These days when it comes to giving to charity there are always so many options. There are thousands of registered charities whose objectives are noble in helping out those with lesser fortune than ourselves. I oftentimes find myself thinking 'Why don't they all band together which would generate greater earning and marketing power and help more people'. The reason, of course, is politics. Certain people are motivated more by some things and less by others, and that is what having the freedom to choose is all about. I personally donate to a charity every month. I do this because I am passionate about their particular goals and objectives, but it doesn't mean that I feel less about other charities whoa re fighting other kinds of poverty, cancer ro child abuse. I also donate my time at the Dojo in order to try and stimulate, what I see as, a lacking area of personal and social development in the community.
Charity, however, has become a word that is associated with various groups and organisations that, for some reason that escapes me, seem to be more interested in signing you up for a regular donation rather than being able to accept a once-off donation as well. I, for one, would like the freedom to choose whether or not I can contribute this one time or make a regular donation. Charity, it seems, has become a subscription service.
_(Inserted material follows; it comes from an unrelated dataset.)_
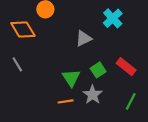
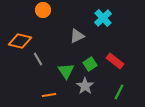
orange diamond: (23, 30) -> (20, 41), moved, turned -45
gray line: (17, 64) -> (38, 59), moved
orange line: (66, 101) -> (49, 95), moved

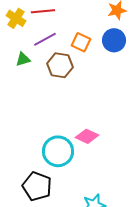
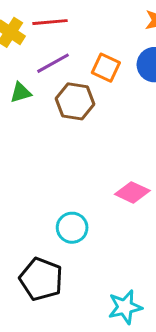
pink diamond: (87, 136) -> (132, 192), moved
cyan circle: (58, 151) -> (72, 228), size x0.7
Charity is an act of kindness. It is not something we do to allay our conscience. If there is no feeling behind it, or true meaning should I say, then the point is negated. Honour is another word that is either not used these days, or not used well. To be honourable is to be true to one's self (see previous post) as well as supportive. It is to be charitable. Down at the Dojo, I see a variety of personalities amongst the students, friends, parents, teachers and carers. Although not all of them are registered, training members, they all form part of our club. With the recent gradings, many issues have come to the surface. Some good, and some unfavourable. I am looking forward to the day where the Dojo can truly operate as one, with all members having similar goals and perspectives. One of mutual support rather than competitive attitudes. In Martial Arts, when you bow to your partner, you are trusting them. You are allowing them to use your body for the purpose of bettering themselves through training. This is something you do willingly, deliberately, because you care for their progression. As a result, they bow to you as well, returning the favour when it is your turn. 'Working together for mutual harmony/benefit' is a famous maxim in Martial Arts tradition, and it is something that should be embraced by all people at our club.
As an experiment, ask yourself when was the last time you did something truly for someone else, with no hope or thought of anything in return. This is the attitude of a Sensei and his students, but maybe it should be the attitude of all peoples involved with Martial Arts.